-- Opening Marker --

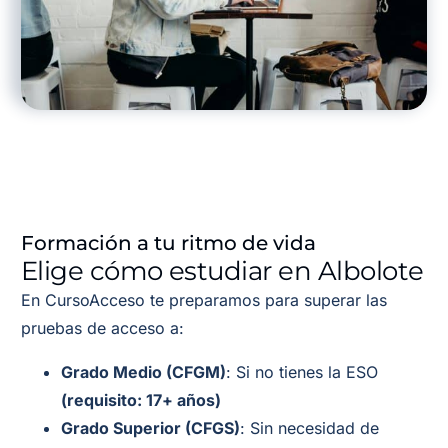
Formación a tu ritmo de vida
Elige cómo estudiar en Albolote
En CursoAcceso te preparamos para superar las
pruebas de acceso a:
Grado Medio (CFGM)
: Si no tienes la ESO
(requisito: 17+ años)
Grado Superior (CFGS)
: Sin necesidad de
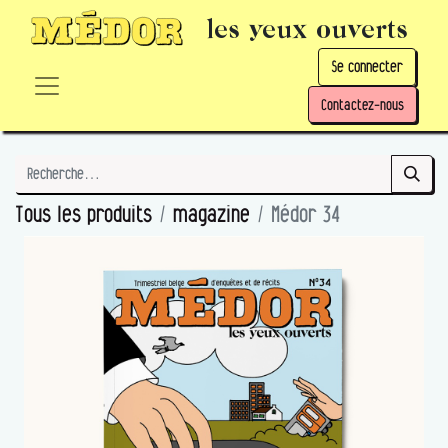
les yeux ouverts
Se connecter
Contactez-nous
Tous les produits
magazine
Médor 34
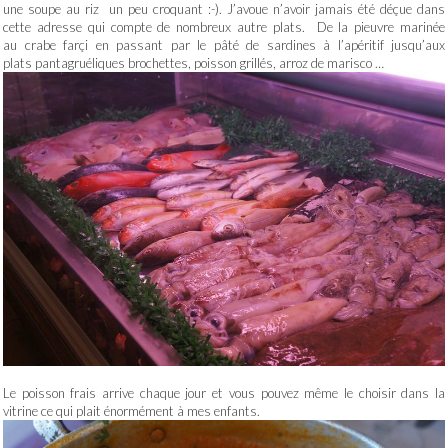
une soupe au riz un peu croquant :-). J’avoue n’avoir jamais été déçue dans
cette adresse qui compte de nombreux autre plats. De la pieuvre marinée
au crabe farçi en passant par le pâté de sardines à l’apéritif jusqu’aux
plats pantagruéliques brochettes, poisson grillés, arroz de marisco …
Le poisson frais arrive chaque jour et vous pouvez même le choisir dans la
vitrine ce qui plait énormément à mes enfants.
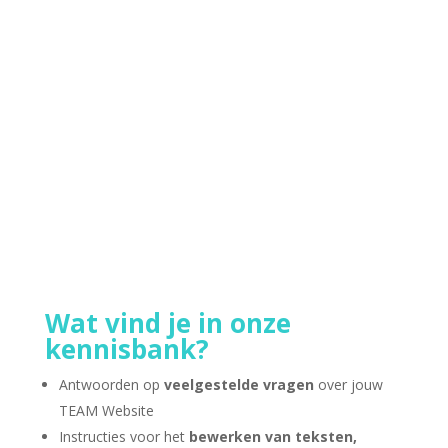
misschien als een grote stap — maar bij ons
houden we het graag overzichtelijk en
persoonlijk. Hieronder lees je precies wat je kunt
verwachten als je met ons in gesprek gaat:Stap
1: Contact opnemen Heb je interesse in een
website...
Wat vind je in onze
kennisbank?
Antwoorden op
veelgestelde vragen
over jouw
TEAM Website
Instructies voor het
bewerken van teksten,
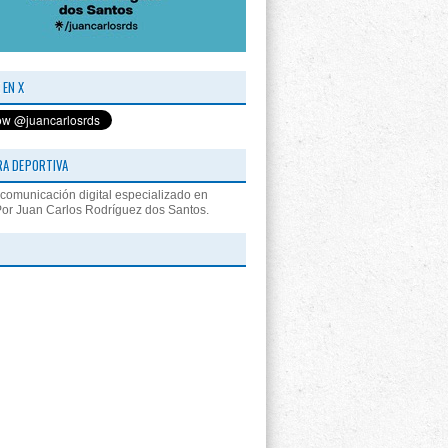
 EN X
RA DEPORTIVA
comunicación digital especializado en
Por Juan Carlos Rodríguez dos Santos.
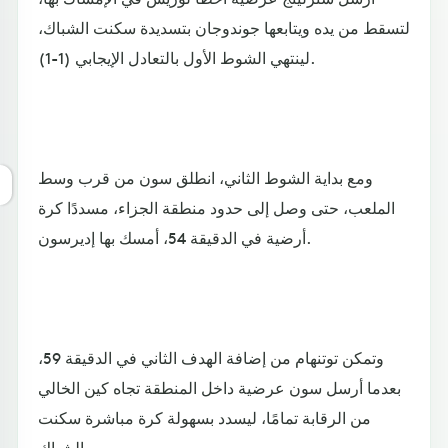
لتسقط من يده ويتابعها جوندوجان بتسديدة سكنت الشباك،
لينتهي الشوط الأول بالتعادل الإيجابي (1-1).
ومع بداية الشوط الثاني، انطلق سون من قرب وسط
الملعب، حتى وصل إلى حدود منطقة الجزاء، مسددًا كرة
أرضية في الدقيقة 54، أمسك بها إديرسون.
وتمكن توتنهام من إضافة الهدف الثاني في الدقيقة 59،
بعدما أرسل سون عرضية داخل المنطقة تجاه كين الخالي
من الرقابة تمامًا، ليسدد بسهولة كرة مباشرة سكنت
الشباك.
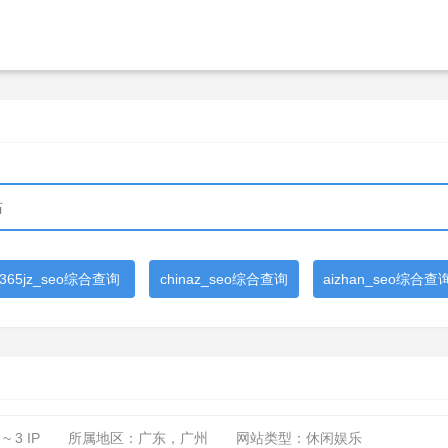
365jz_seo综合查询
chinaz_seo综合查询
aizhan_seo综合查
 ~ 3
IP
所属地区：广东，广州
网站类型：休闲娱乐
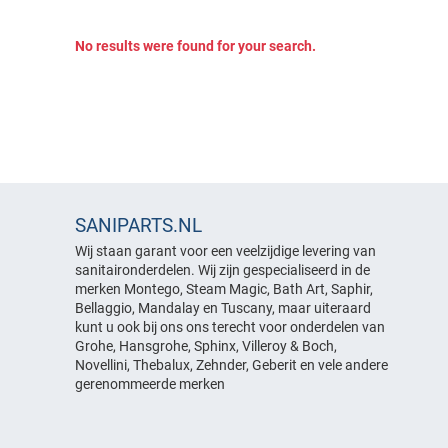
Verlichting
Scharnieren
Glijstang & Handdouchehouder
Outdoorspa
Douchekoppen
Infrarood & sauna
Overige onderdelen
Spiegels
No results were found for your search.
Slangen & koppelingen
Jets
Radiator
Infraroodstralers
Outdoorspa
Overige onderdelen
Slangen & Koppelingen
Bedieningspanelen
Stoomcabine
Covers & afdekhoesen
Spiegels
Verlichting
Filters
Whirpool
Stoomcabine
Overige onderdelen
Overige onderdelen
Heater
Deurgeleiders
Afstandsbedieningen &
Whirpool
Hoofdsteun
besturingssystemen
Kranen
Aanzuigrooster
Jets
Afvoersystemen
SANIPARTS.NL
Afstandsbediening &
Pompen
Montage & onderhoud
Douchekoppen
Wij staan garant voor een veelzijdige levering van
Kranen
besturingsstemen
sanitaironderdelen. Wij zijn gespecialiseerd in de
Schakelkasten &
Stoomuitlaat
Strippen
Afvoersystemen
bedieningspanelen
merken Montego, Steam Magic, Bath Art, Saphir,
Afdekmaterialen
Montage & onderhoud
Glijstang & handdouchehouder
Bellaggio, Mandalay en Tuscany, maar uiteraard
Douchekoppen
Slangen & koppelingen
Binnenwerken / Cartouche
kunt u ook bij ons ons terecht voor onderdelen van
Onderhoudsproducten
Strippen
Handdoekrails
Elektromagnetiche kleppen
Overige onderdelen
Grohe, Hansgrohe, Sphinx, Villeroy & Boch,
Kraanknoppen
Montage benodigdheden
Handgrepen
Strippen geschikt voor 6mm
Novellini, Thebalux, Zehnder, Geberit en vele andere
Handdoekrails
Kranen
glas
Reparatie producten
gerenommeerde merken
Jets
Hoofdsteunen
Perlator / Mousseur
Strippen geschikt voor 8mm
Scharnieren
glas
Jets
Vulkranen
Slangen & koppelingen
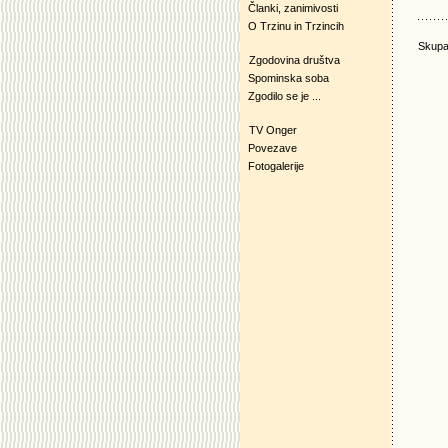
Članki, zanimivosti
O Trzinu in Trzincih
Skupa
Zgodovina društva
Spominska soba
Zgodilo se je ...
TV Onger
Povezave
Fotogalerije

-- Closing Marker --

## Task to carry out
Please copy out the material above exactly, with the images removed.

## Answer box
Formación a tu ritmo de vida
Elige cómo estudiar en Albolote
En CursoAcceso te preparamos para superar las
pruebas de acceso a:
Grado Medio (CFGM)
: Si no tienes la ESO
(requisito: 17+ años)
Grado Superior (CFGS)
: Sin necesidad de
les yeux ouverts
Se connecter
Contactez-nous
Tous les produits
magazine
Médor 34
une soupe au riz un peu croquant :-). J’avoue n’avoir jamais été déçue dans
cette adresse qui compte de nombreux autre plats. De la pieuvre marinée
au crabe farçi en passant par le pâté de sardines à l’apéritif jusqu’aux
plats pantagruéliques brochettes, poisson grillés, arroz de marisco …
Le poisson frais arrive chaque jour et vous pouvez même le choisir dans la
vitrine ce qui plait énormément à mes enfants.
misschien als een grote stap — maar bij ons
houden we het graag overzichtelijk en
persoonlijk. Hieronder lees je precies wat je kunt
verwachten als je met ons in gesprek gaat:Stap
1: Contact opnemen Heb je interesse in een
website...
Wat vind je in onze
kennisbank?
Antwoorden op
veelgestelde vragen
over jouw
TEAM Website
Instructies voor het
bewerken van teksten,
 EN X
RA DEPORTIVA
comunicación digital especializado en
Por Juan Carlos Rodríguez dos Santos.
لتسقط من يده ويتابعها جوندوجان بتسديدة سكنت الشباك،
لينتهي الشوط الأول بالتعادل الإيجابي (1-1).
ومع بداية الشوط الثاني، انطلق سون من قرب وسط
الملعب، حتى وصل إلى حدود منطقة الجزاء، مسددًا كرة
أرضية في الدقيقة 54، أمسك بها إديرسون.
وتمكن توتنهام من إضافة الهدف الثاني في الدقيقة 59،
بعدما أرسل سون عرضية داخل المنطقة تجاه كين الخالي
من الرقابة تمامًا، ليسدد بسهولة كرة مباشرة سكنت
الشباك.
365jz_seo综合查询
chinaz_seo综合查询
aizhan_seo综合查
 ~ 3
IP
所属地区：广东，广州
网站类型：休闲娱乐
Verlichting
Scharnieren
Glijstang & Handdouchehouder
Outdoorspa
Douchekoppen
Infrarood & sauna
Overige onderdelen
Spiegels
No results were found for your search.
Slangen & koppelingen
Jets
Radiator
Infraroodstralers
Outdoorspa
Overige onderdelen
Slangen & Koppelingen
Bedieningspanelen
Stoomcabine
Covers & afdekhoesen
Spiegels
Verlichting
Filters
Whirpool
Stoomcabine
Overige onderdelen
Overige onderdelen
Heater
Deurgeleiders
Afstandsbedieningen &
Whirpool
Hoofdsteun
besturingssystemen
Kranen
Aanzuigrooster
Jets
Afvoersystemen
SANIPARTS.NL
Afstandsbediening &
Pompen
Montage & onderhoud
Douchekoppen
Wij staan garant voor een veelzijdige levering van
Kranen
besturingsstemen
sanitaironderdelen. Wij zijn gespecialiseerd in de
Schakelkasten &
Stoomuitlaat
Strippen
Afvoersystemen
bedieningspanelen
merken Montego, Steam Magic, Bath Art, Saphir,
Afdekmaterialen
Montage & onderhoud
Glijstang & handdouchehouder
Bellaggio, Mandalay en Tuscany, maar uiteraard
Douchekoppen
Slangen & koppelingen
Binnenwerken / Cartouche
kunt u ook bij ons ons terecht voor onderdelen van
Onderhoudsproducten
Strippen
Handdoekrails
Elektromagnetiche kleppen
Overige onderdelen
Grohe, Hansgrohe, Sphinx, Villeroy & Boch,
Kraanknoppen
Montage benodigdheden
Handgrepen
Strippen geschikt voor 6mm
Novellini, Thebalux, Zehnder, Geberit en vele andere
Handdoekrails
Kranen
glas
Reparatie producten
gerenommeerde merken
Jets
Hoofdsteunen
Perlator / Mousseur
Strippen geschikt voor 8mm
Scharnieren
glas
Jets
Vulkranen
Slangen & koppelingen
Članki, zanimivosti
O Trzinu in Trzincih
Skupa
Zgodovina društva
Spominska soba
Zgodilo se je ...
TV Onger
Povezave
Fotogalerije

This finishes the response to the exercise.